Tu es une fervente défenseuse de la Bretagne Libre, à cette époque où le FLB pose des bombes par dizaines, où le renouveau celtique bat son plein, et où le projet de faire de la Bretagne une grande région agricole au service de la France et du monde, et surtout au service du capitalisme, redéfinit partout les territoires, dans la plus grande violence.

Tu es la poétesse d’un monde qui meurt, Anjela, et tu le sais. Tu écris dans ce même geste paysan qui consiste à mettre au travail pour nourrir, conserver, subsister. Les mots alignés comme autant de petits gestes quotidiens qui tiennent le fort d’une existence incorporée à son monde. La terre t’a sauvée autant qu’elle t’a tenue, et d’ailleurs, c’est toujours à partir d’elle que tu écris. Chez toi, les poèmes commencent à l’orée des champs, et lutter contre l’arasement du territoire, c’est d’une certaine manière en défendre le texte.

À Roger Laouenan, tu décris la ferme de Traoñ-an-Dour, ses parcelles et leurs cultures, et c’est déjà un poème. Park loeiz : avoine ; Park al Leur : blé, pommes de terre, betteraves, trèfle violet de Bretagne ; Park kreiz : avoine ; Park ar C’hoad : foin terrien ; Park an traon : pâture ; Poullankoù bihan : foin terrien ; Poullankoù bras : foin terrien ; Lanneg vihan : foin terrien ; Park an Drilh : foin ; Ogel ar C’hoad : foin; Poullankoù izelan : genêts ; al Lanneg : ajoncs ; ar C’hoad : bois à feu et bois d’oeuvre ; Prad ar Poullankoù : herbe de fauche ; ar Poulloù kreiz : bosquet de saules ; Lanneg arPin : pins et châtaigniers et herbe de fauche ; Prad an ti : herbe de fauche ; Prad an Hent : herbe de fauche ; ar Veurjez : le verger avec arbres fruitiers, pommes, poires, noix, cerises, prunelles, coings, groseilles, cassis, framboises, nèfles.

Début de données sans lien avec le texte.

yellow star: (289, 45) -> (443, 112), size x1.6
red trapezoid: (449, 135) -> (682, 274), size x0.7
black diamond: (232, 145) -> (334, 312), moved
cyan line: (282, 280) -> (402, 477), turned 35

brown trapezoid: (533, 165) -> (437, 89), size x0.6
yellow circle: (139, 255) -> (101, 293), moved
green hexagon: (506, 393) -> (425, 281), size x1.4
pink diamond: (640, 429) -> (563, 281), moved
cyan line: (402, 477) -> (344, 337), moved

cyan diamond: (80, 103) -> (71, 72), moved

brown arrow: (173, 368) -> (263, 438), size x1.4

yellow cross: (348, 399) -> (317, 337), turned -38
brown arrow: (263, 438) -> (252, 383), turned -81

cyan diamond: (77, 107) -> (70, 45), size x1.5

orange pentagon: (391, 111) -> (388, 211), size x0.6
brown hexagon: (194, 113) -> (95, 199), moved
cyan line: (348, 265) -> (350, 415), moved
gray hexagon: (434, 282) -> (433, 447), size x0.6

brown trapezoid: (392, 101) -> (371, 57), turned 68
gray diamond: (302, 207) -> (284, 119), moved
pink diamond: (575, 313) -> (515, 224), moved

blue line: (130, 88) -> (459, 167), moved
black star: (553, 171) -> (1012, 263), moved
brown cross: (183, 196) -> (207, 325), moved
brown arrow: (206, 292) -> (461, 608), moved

Ainsi Anjela, quand tu montes sur tes talus pour empêcher les bulldozers de venir faire leur triste travail de démembrement, tu ne t’y trompes pas, c’est la poésie que tu défends avant tout car, tu n’auras de cesse de le dire, la poésie et la terre vont ensemble. De toi-même, tu dis que tu t’efforces d’être l’interprète de la terre, qui est pour toi comme un grand livre, dont chaque jour est une nouvelle page.

Tu as vu les changements se faire, tu les as pointés du doigt dans tes textes, les as affrontés avec tes outils : les mots et la faux. Tu avais bien compris la mécanique de la dette, et ce qu’elle engendrerait pour les paysans, qui n’ont eu d’autre choix que s’endetter pour acquérir les machines désormais nécessaires aux champs monumentaux qui naissaient sur les cadavres des petites parcelles.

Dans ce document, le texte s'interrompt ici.